1dba122c创建于 1 天前历史提交

ast_grep

Structural code search over supported source files via native ast-grep.

Source

  • Entry: packages/coding-agent/src/tools/ast-grep.ts
  • Model-facing prompt: packages/coding-agent/src/prompts/tools/ast-grep.md
  • Key collaborators:
    • crates/pi-natives/src/ast.rs — native scan, parse, match engine
    • crates/pi-ast/src/language/mod.rs — language aliases and extension inference used by the native wrapper.
    • packages/coding-agent/src/tools/path-utils.ts — path/glob parsing and multi-path resolution
    • packages/coding-agent/src/tools/render-utils.ts — parse-error dedupe and display caps
    • packages/coding-agent/src/tools/match-line-format.ts — hashline match rendering
    • packages/coding-agent/src/utils/file-display-mode.ts — hashline vs line-number output mode
    • packages/natives/native/index.d.ts — JS-visible native binding contract

Inputs

Field Type Required Description
pat string Yes Single AST pattern.
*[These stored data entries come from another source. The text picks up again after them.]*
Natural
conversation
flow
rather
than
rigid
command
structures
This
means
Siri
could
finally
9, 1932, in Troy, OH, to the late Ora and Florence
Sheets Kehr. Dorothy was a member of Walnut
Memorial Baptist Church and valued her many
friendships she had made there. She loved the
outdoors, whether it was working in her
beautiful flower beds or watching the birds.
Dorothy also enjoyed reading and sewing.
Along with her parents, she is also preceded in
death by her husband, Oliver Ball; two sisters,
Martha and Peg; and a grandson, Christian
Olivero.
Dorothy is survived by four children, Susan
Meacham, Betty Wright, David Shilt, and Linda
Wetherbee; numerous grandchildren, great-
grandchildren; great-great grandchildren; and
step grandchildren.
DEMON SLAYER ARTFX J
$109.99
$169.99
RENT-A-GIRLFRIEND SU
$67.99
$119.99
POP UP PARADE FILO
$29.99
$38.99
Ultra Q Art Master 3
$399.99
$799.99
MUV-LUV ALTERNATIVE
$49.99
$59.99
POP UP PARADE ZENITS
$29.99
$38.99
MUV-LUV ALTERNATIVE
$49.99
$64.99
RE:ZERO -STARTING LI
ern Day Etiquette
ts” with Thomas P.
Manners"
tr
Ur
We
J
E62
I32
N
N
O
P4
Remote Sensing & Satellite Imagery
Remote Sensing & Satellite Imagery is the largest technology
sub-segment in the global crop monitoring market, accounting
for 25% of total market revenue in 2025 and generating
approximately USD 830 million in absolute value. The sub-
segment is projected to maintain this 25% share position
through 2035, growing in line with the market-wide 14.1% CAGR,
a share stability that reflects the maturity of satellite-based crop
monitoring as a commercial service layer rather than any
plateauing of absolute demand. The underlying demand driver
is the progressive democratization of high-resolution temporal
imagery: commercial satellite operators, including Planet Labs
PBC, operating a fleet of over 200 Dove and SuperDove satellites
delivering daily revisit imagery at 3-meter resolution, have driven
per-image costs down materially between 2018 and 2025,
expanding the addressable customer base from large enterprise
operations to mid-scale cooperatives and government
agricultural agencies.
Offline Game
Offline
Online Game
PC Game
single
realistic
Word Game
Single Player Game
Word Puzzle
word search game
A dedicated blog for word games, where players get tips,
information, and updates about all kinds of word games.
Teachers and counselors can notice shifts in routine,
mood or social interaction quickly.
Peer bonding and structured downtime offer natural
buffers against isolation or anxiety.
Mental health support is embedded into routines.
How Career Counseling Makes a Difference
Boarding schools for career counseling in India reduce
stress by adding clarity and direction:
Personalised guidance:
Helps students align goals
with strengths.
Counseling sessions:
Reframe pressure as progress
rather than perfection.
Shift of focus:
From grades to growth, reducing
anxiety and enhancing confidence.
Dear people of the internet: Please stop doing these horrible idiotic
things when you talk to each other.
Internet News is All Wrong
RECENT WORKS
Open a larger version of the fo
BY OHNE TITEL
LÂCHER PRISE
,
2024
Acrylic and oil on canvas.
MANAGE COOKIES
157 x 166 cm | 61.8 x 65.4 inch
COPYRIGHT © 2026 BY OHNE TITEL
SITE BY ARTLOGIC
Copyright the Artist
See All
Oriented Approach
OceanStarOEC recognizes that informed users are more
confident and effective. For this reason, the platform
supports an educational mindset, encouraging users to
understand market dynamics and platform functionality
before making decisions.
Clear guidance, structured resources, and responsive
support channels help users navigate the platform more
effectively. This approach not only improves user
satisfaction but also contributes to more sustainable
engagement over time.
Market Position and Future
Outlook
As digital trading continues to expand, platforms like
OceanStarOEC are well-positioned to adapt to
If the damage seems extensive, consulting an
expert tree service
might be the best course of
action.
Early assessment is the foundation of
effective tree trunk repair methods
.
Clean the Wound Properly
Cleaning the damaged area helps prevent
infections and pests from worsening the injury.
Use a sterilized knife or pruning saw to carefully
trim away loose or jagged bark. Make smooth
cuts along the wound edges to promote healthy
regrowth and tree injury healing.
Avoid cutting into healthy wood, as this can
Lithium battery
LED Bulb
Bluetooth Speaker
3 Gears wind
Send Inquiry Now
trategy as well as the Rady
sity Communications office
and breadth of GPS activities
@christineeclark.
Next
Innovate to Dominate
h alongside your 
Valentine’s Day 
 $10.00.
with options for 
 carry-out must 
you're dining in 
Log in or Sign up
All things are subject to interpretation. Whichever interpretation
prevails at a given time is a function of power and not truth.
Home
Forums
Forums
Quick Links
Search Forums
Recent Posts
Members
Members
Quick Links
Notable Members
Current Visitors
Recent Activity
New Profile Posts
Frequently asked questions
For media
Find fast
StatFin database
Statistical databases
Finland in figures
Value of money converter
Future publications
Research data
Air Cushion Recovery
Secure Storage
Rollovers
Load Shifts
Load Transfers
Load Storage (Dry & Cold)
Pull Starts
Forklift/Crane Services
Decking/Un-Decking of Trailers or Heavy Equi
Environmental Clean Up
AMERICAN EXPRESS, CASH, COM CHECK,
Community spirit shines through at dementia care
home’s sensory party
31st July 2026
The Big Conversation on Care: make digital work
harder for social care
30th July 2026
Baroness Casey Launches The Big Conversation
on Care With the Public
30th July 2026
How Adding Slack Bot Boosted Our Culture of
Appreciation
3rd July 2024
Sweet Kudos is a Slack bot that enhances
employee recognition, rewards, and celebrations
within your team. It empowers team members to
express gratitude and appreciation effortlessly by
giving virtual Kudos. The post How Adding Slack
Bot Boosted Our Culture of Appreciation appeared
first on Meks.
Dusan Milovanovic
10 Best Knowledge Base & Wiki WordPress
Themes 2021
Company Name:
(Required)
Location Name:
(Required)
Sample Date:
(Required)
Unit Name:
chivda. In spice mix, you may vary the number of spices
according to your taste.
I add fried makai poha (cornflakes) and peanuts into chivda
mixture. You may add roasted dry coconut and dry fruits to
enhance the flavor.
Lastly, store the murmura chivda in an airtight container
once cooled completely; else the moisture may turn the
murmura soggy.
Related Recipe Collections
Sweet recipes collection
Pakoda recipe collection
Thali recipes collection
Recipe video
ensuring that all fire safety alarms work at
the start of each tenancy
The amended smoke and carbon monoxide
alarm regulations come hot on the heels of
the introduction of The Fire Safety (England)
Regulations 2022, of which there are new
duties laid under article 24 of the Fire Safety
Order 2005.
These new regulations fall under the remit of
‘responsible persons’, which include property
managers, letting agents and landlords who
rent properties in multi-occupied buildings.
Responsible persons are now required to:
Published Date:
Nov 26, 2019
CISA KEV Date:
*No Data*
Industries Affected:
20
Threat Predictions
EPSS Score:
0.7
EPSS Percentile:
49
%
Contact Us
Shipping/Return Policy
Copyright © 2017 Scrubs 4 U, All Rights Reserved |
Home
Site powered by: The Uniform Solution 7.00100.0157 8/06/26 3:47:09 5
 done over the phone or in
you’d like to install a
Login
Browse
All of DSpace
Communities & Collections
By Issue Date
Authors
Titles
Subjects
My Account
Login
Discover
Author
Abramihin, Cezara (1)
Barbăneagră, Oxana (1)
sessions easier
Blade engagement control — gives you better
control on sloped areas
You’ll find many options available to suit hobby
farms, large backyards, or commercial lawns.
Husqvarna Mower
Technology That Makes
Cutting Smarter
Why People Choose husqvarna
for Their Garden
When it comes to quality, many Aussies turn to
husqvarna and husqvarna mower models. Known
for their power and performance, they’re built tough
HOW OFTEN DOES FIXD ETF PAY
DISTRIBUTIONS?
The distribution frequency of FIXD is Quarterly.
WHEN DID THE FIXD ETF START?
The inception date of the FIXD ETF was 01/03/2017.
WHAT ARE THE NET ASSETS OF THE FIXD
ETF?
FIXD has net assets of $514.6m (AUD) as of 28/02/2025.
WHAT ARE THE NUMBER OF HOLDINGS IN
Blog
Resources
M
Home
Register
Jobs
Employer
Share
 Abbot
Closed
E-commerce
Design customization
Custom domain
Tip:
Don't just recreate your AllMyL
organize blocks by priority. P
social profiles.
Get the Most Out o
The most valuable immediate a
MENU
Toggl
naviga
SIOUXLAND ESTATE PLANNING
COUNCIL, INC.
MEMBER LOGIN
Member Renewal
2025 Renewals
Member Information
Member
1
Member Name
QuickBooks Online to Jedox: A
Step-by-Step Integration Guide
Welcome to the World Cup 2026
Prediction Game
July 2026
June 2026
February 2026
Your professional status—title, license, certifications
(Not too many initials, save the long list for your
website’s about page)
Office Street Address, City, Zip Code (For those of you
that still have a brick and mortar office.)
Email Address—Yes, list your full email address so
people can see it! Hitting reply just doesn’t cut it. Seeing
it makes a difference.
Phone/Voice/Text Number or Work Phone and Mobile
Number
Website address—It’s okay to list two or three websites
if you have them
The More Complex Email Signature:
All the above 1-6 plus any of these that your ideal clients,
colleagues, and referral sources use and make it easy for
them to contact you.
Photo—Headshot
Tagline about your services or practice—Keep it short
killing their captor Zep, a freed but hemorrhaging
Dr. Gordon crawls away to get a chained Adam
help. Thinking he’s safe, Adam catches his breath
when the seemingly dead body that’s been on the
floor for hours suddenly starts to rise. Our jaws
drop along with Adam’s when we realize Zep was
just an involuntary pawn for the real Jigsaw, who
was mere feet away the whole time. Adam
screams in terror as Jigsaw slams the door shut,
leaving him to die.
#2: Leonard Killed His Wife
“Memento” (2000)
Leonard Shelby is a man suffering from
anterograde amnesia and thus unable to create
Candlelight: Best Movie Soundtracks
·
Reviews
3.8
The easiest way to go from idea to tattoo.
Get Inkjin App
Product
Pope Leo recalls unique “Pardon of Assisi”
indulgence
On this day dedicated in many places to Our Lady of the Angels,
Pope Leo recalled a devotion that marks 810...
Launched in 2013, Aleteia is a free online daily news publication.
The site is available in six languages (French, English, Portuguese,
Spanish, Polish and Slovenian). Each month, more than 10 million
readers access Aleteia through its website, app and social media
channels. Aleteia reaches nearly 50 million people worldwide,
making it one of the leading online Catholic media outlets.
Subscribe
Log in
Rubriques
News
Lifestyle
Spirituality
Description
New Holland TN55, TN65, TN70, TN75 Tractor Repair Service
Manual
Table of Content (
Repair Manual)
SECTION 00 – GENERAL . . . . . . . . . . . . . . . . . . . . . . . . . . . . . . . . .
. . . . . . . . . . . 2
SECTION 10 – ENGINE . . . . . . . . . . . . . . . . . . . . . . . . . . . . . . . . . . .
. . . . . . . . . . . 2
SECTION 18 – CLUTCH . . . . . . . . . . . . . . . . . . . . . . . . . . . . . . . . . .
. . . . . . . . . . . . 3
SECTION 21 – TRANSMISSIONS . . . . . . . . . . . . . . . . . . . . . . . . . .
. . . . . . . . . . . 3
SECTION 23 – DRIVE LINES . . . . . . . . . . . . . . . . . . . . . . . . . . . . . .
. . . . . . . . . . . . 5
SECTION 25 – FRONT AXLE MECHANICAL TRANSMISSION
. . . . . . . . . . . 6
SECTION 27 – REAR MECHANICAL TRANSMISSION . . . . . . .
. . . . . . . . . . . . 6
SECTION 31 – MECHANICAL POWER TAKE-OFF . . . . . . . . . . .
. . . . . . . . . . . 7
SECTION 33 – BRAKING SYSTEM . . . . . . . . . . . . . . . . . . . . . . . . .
The wrapper trims it and rejects empty strings.
paths string[] Yes One or more files, directories, globs, or internal URLs with backing files. Empty entries are rejected. Globs are forbidden for internal URLs.
skip number No Match offset. Defaults to 0, then Math.floor(...); negatives and non-finite values fail.

Pattern grammar and language support exposed to the model:

  • $NAME — capture one AST node.
  • $_ — match one AST node without binding.
  • $$$NAME — capture zero or more AST nodes; ast-grep stops lazily at the next satisfiable node.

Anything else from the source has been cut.